Bu sadece tercih meselesidir. 0 saat açıklık için kabul edilen yer, güneş ışınlarının ilkbaharda
ekvatora dik geldiği anda, Güneş'in bulunduğu noktadır.
Şimdi, yukarıda değindiğimiz sağ açıklık ve dik açıklık koordinatlarını bir süre için unutalım
ve yerküre üzerinde bulunduğumuz noktadan gördüğümüz gibi ele alalım gökyüzünü. Bu
şekilde bir gökcisminin konumunu nasıl tanımlarız ona bir bakalım. Gökyüzünün bize
merkezinde bulunduğumuz bir kubbe (yarımküre) gibi göründüğüne değinmiştik. Bu
kubbenin tam tepesine, başucu denir. Başucunu 90º; ufku 0º kabul edersek, karşımıza yeni bir
koordinat sistemi çıkar. Ancak, bu koordinat sistemi, gökyüzüyle birlikte dönmez, sadece
gözlemcinin konumuna bağlıdır.Bu koordinat sisteminde, bir gökcisminin konumu, yine iki
koordinatla verilir. Bunlar, yükselim ve meridyendir.
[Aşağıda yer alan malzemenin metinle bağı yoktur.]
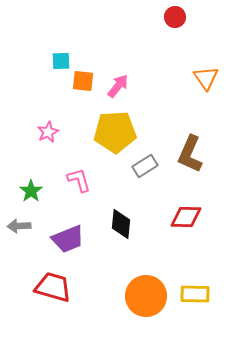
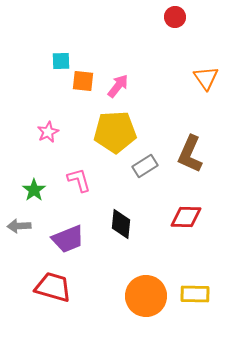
green star: moved 3 px right, 1 px up
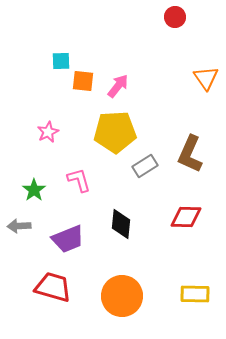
orange circle: moved 24 px left
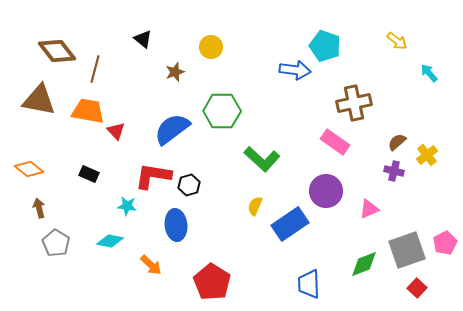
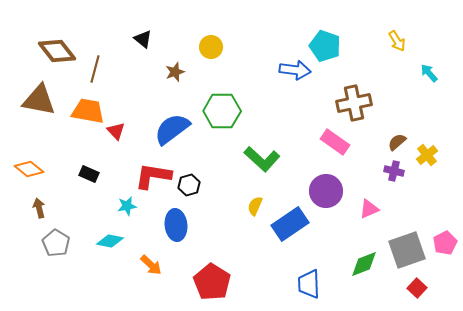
yellow arrow: rotated 20 degrees clockwise
cyan star: rotated 18 degrees counterclockwise
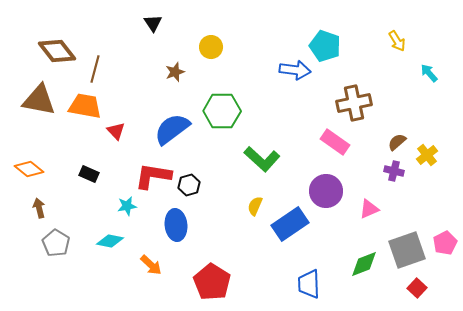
black triangle: moved 10 px right, 16 px up; rotated 18 degrees clockwise
orange trapezoid: moved 3 px left, 5 px up
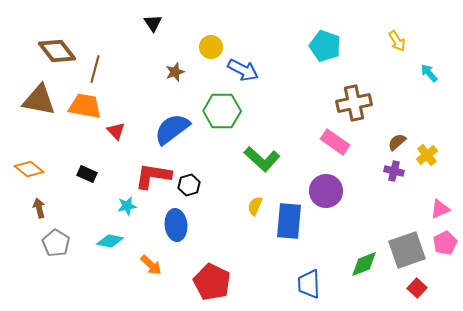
blue arrow: moved 52 px left; rotated 20 degrees clockwise
black rectangle: moved 2 px left
pink triangle: moved 71 px right
blue rectangle: moved 1 px left, 3 px up; rotated 51 degrees counterclockwise
red pentagon: rotated 6 degrees counterclockwise
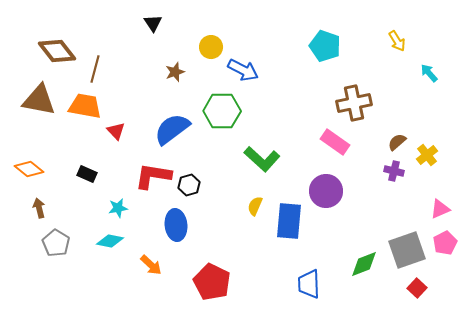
cyan star: moved 9 px left, 2 px down
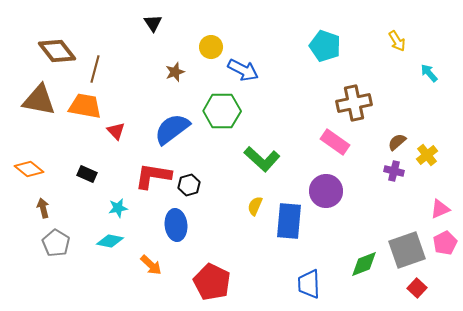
brown arrow: moved 4 px right
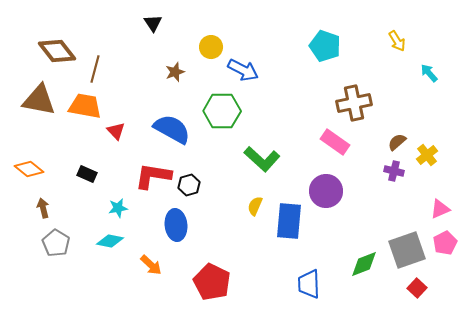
blue semicircle: rotated 66 degrees clockwise
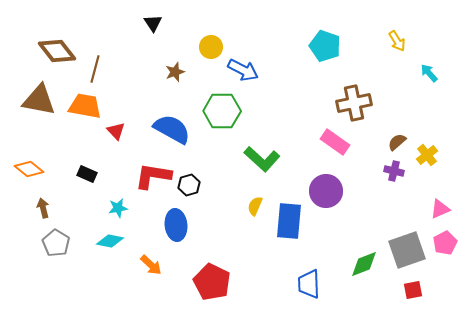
red square: moved 4 px left, 2 px down; rotated 36 degrees clockwise
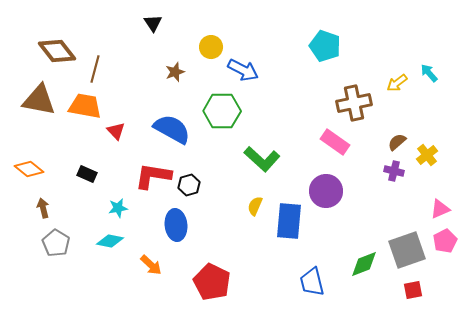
yellow arrow: moved 42 px down; rotated 85 degrees clockwise
pink pentagon: moved 2 px up
blue trapezoid: moved 3 px right, 2 px up; rotated 12 degrees counterclockwise
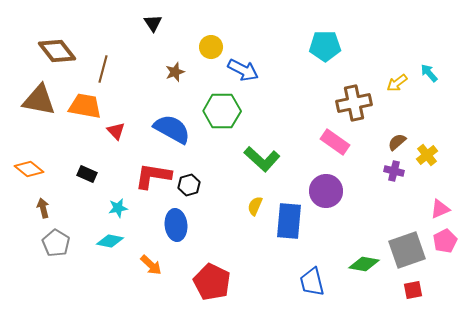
cyan pentagon: rotated 20 degrees counterclockwise
brown line: moved 8 px right
green diamond: rotated 32 degrees clockwise
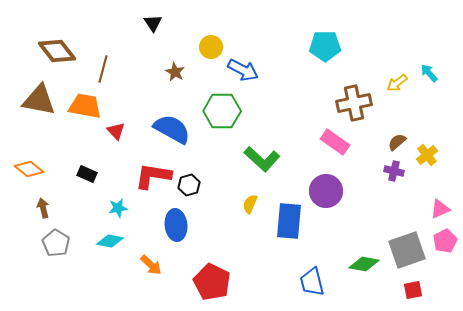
brown star: rotated 24 degrees counterclockwise
yellow semicircle: moved 5 px left, 2 px up
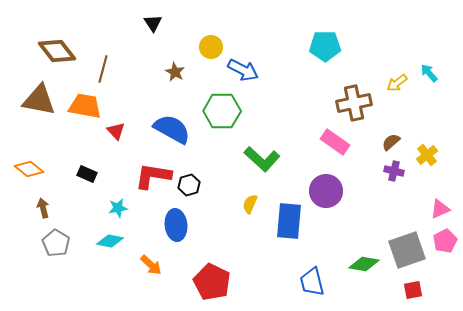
brown semicircle: moved 6 px left
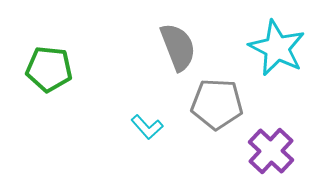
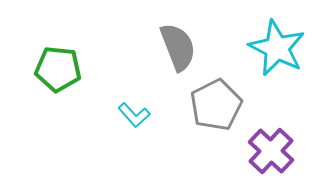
green pentagon: moved 9 px right
gray pentagon: moved 1 px left, 1 px down; rotated 30 degrees counterclockwise
cyan L-shape: moved 13 px left, 12 px up
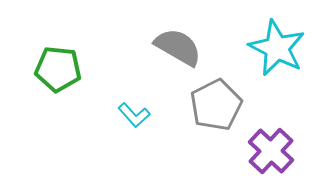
gray semicircle: rotated 39 degrees counterclockwise
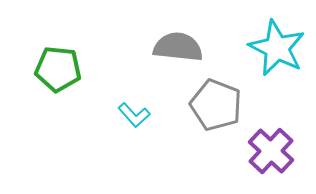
gray semicircle: rotated 24 degrees counterclockwise
gray pentagon: rotated 24 degrees counterclockwise
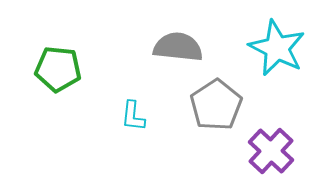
gray pentagon: rotated 18 degrees clockwise
cyan L-shape: moved 1 px left, 1 px down; rotated 48 degrees clockwise
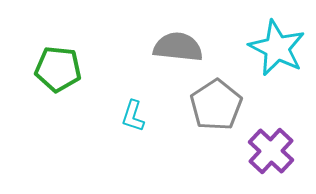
cyan L-shape: rotated 12 degrees clockwise
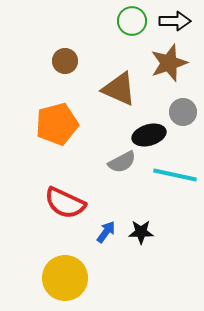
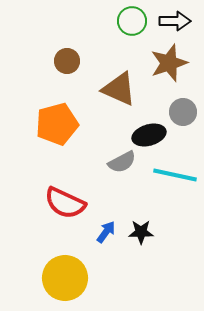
brown circle: moved 2 px right
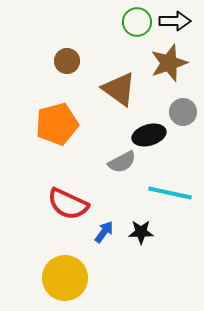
green circle: moved 5 px right, 1 px down
brown triangle: rotated 12 degrees clockwise
cyan line: moved 5 px left, 18 px down
red semicircle: moved 3 px right, 1 px down
blue arrow: moved 2 px left
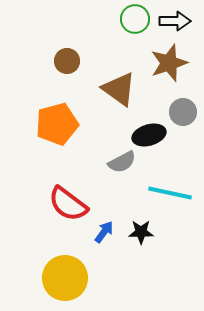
green circle: moved 2 px left, 3 px up
red semicircle: rotated 12 degrees clockwise
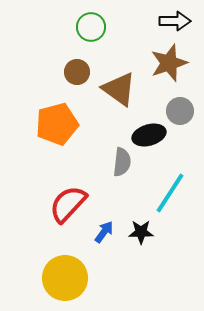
green circle: moved 44 px left, 8 px down
brown circle: moved 10 px right, 11 px down
gray circle: moved 3 px left, 1 px up
gray semicircle: rotated 56 degrees counterclockwise
cyan line: rotated 69 degrees counterclockwise
red semicircle: rotated 96 degrees clockwise
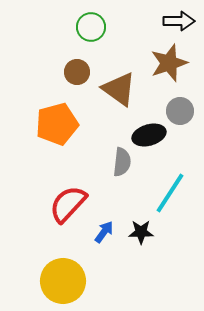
black arrow: moved 4 px right
yellow circle: moved 2 px left, 3 px down
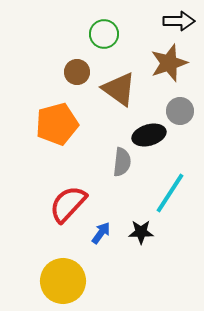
green circle: moved 13 px right, 7 px down
blue arrow: moved 3 px left, 1 px down
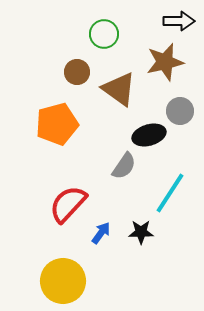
brown star: moved 4 px left, 1 px up; rotated 6 degrees clockwise
gray semicircle: moved 2 px right, 4 px down; rotated 28 degrees clockwise
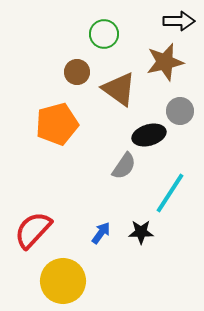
red semicircle: moved 35 px left, 26 px down
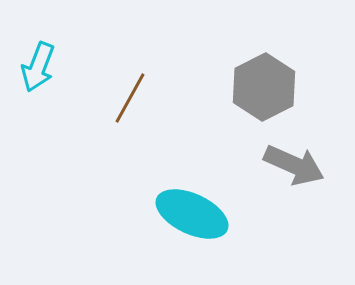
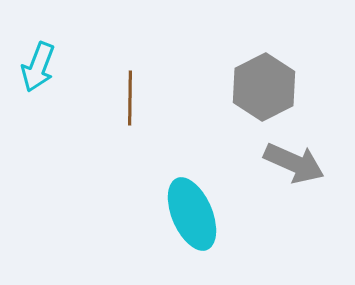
brown line: rotated 28 degrees counterclockwise
gray arrow: moved 2 px up
cyan ellipse: rotated 42 degrees clockwise
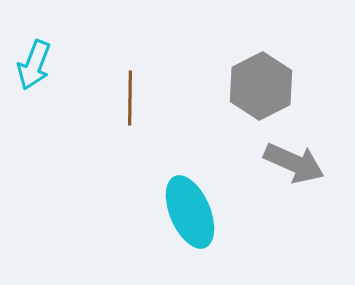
cyan arrow: moved 4 px left, 2 px up
gray hexagon: moved 3 px left, 1 px up
cyan ellipse: moved 2 px left, 2 px up
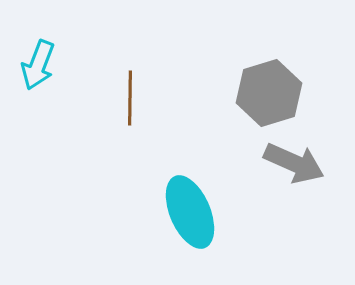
cyan arrow: moved 4 px right
gray hexagon: moved 8 px right, 7 px down; rotated 10 degrees clockwise
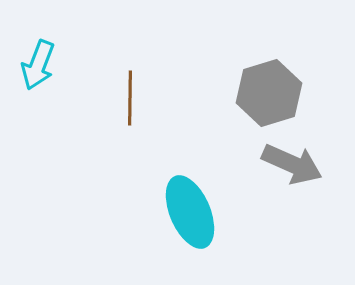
gray arrow: moved 2 px left, 1 px down
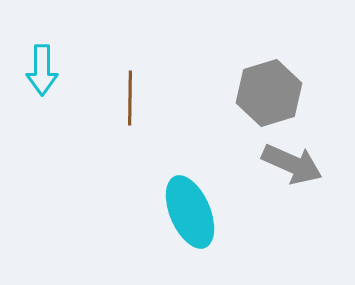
cyan arrow: moved 4 px right, 5 px down; rotated 21 degrees counterclockwise
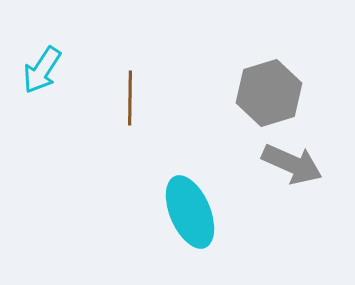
cyan arrow: rotated 33 degrees clockwise
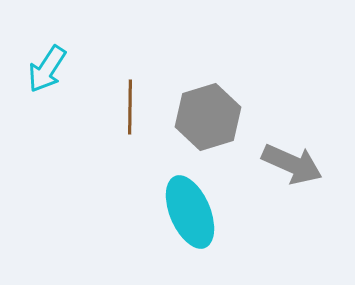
cyan arrow: moved 5 px right, 1 px up
gray hexagon: moved 61 px left, 24 px down
brown line: moved 9 px down
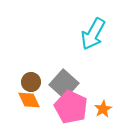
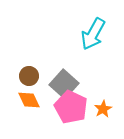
brown circle: moved 2 px left, 6 px up
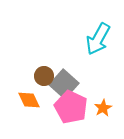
cyan arrow: moved 5 px right, 5 px down
brown circle: moved 15 px right
orange star: moved 1 px up
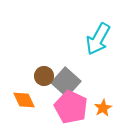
gray square: moved 2 px right, 2 px up
orange diamond: moved 5 px left
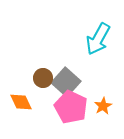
brown circle: moved 1 px left, 2 px down
orange diamond: moved 3 px left, 2 px down
orange star: moved 2 px up
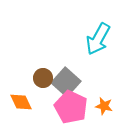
orange star: moved 1 px right; rotated 30 degrees counterclockwise
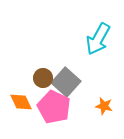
pink pentagon: moved 17 px left
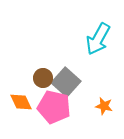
pink pentagon: rotated 12 degrees counterclockwise
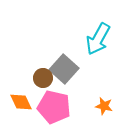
gray square: moved 2 px left, 13 px up
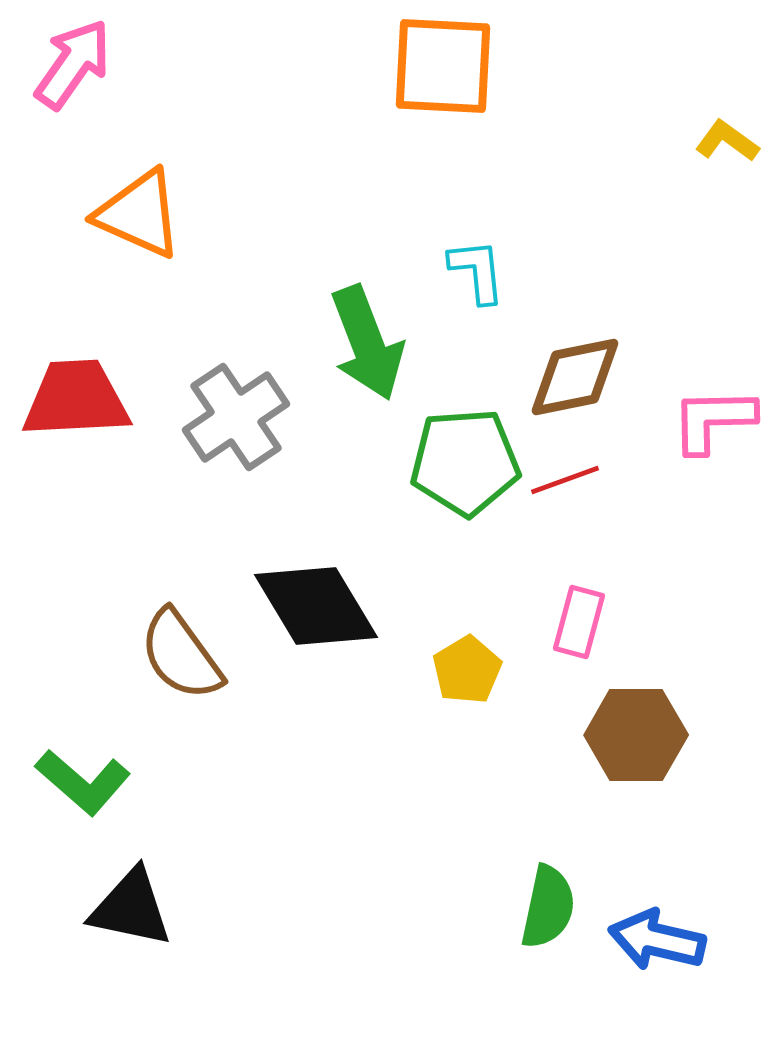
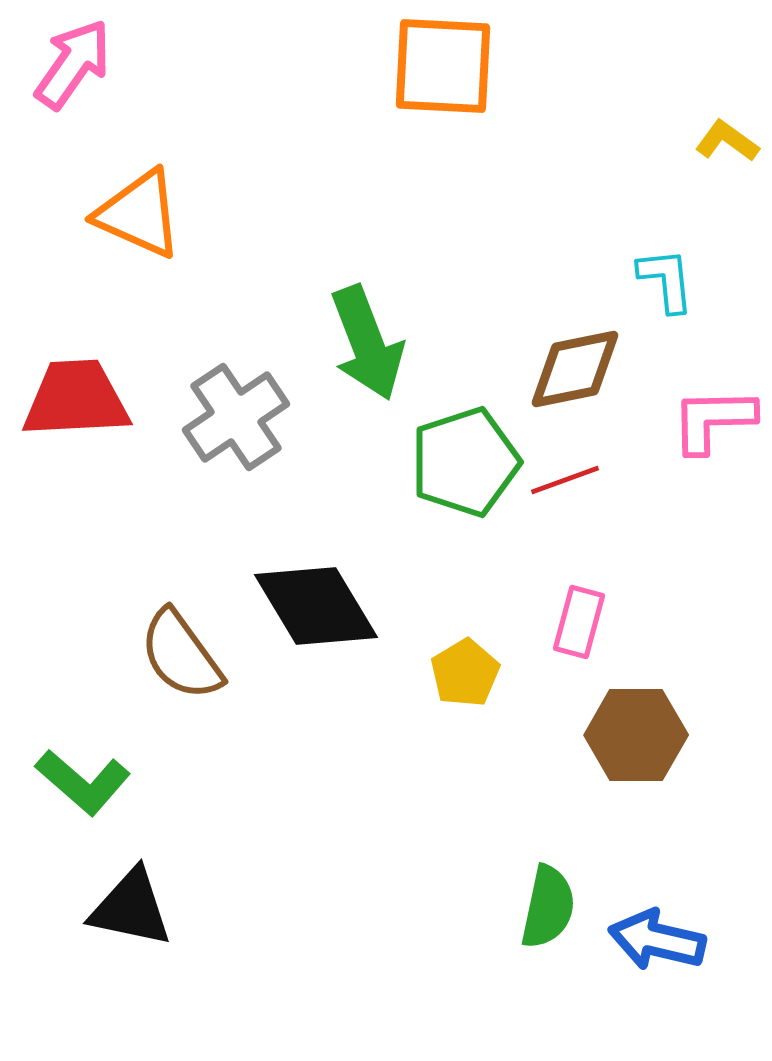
cyan L-shape: moved 189 px right, 9 px down
brown diamond: moved 8 px up
green pentagon: rotated 14 degrees counterclockwise
yellow pentagon: moved 2 px left, 3 px down
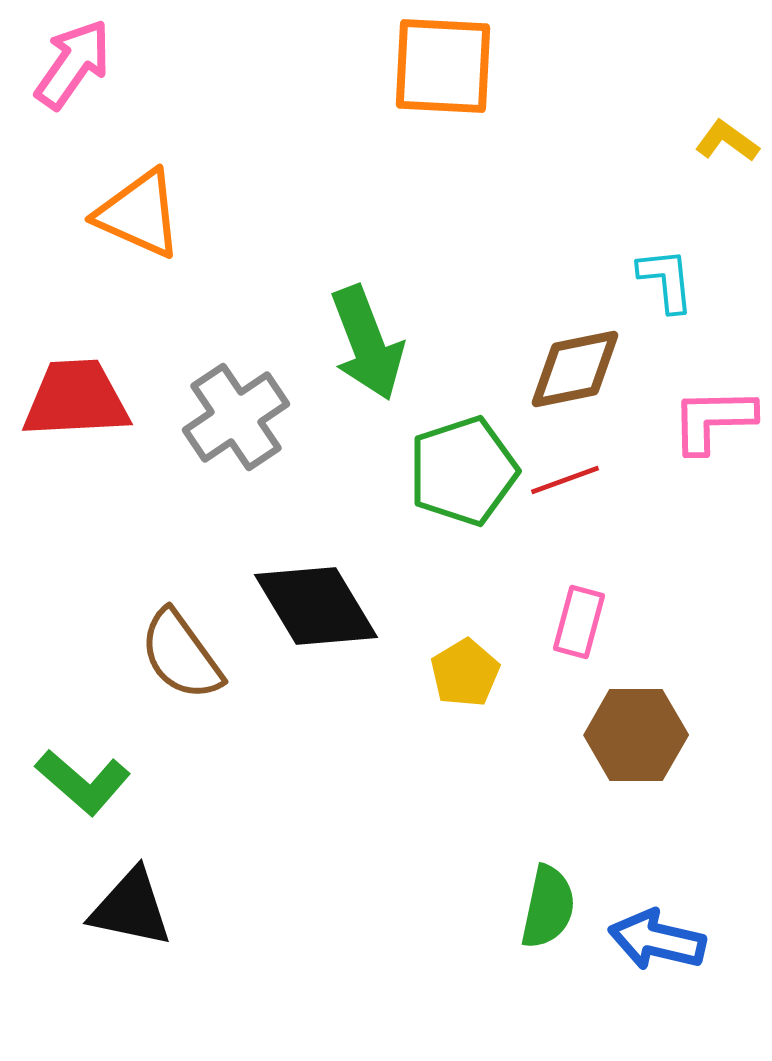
green pentagon: moved 2 px left, 9 px down
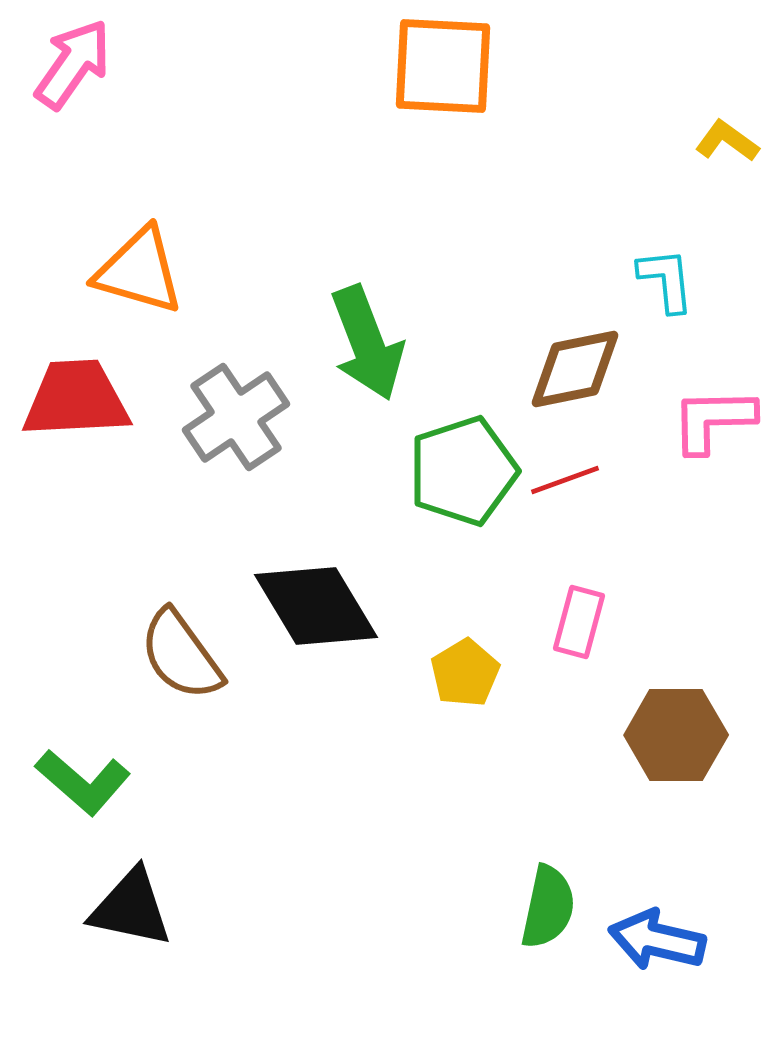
orange triangle: moved 57 px down; rotated 8 degrees counterclockwise
brown hexagon: moved 40 px right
Bir gökcisminin gözlemcinin bulunduğu yerde ufuktan yüksekliğine yükselim denir. Doğal
olarak, Dünya döndükçe bu gökcisminin yükselimi ve meridyeni de değişir. Yani, bir
gökcisminin yükselimini ya da meridyenini belirtirken, bir anın söz konusu olması gerekir.
Örneğin, Saklıkent'te 15 Eylül 2001 gece yarısı, Vega'nın yükselimi 42º'dir. Ancak bir saat
sonra yine Vega'nın yükselimi, 31º'dir. Yükselimi ve meridyeni hemen hiç değişmeyen bir
yıldız vardır: Kutupyıldızı (Kutupyıldızı tam anlamıyla kutup noktasında olmadığından çok az
bir değişim gösterir; ancak bunu çıplak gözle pek fark edemeyiz.). Kutup Yıldızı'nın
yükselimi bizim bulunduğumuz enlemde 40º; ekvatordaki bir gözlemci için 0º; kuzey
kutbundaki bir gözlemci içinse 90º'dir.
Meridyen, yerküredeki boylamlara benzetilebilir. Yükselim çizgilerini dik keser ve başlangıç
meridyeni (0º) kuzey kutbundan (kutup yıldızından) geçer. Meridyen değerleri 0º ile 360º
arasındadır.
Gökyüzüne ilgimiz yalnızca ona çıplak gözle bakmakla sınırlıysa, bu koordinatlara pek
gereksinim duymayız. Bu tür gözlemler için genellikle bizim her ay bu köşede verdiğimiz
haritalar yeterli olur. Ama daha az belirgin gökcisimlerini incelemek istiyorsak, hem bir yıldız
kataloğu hem de iyi bir yıldız atlasına gereksinim duyarız. Yıldız kataloglarında, yıldızların
ya da öteki gökcisimlerinin birtakım özellikleri yanında koordinatları (sağ açıklık ve dik
açıklık olarak) verilir. Bu koordinatlar, yer haritalarındaki koordinat çizgilerine benzer
biçimde gökyüzü haritalarına da çizilmişlerdir. Böylece, katalogda bulduğumuz bir
gökcisminin gökyüzündeki konumunu kolayca buluruz.